---- Data to process

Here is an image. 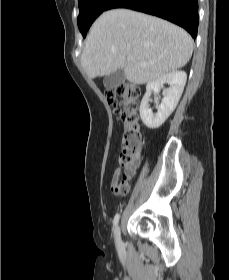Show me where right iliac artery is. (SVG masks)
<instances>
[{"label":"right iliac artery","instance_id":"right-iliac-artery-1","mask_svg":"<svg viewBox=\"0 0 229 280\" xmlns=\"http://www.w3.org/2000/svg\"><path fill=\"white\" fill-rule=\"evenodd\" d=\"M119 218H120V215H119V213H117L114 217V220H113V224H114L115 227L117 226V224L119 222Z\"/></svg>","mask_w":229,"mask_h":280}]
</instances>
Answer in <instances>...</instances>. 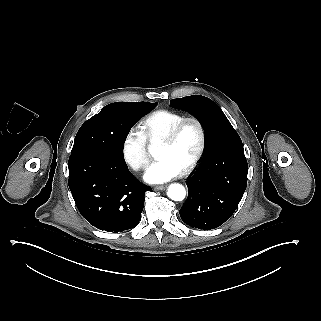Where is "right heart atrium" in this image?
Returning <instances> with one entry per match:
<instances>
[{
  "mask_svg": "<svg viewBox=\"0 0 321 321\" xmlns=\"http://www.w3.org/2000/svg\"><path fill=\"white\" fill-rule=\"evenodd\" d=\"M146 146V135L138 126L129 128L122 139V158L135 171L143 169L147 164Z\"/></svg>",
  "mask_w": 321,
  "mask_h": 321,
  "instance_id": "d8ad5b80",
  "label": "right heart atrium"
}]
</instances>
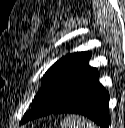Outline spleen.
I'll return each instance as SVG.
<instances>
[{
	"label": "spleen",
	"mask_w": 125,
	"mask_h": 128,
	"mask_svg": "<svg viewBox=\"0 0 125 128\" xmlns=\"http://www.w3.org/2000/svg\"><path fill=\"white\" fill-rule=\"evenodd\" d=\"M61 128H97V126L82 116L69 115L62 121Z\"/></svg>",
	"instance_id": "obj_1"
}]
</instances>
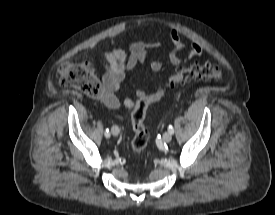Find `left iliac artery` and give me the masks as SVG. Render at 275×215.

--------

# [Task]
Excluding all pictures, output exactly the lines from the line containing "Outline spleen." through the last line of the entries above.

# [Solution to this exercise]
Outline spleen.
I'll return each instance as SVG.
<instances>
[{
	"label": "spleen",
	"mask_w": 125,
	"mask_h": 128,
	"mask_svg": "<svg viewBox=\"0 0 125 128\" xmlns=\"http://www.w3.org/2000/svg\"><path fill=\"white\" fill-rule=\"evenodd\" d=\"M61 128H97V126L82 116L69 115L62 121Z\"/></svg>",
	"instance_id": "obj_1"
}]
</instances>
Find `left iliac artery` and give me the masks as SVG. Render at 275×215.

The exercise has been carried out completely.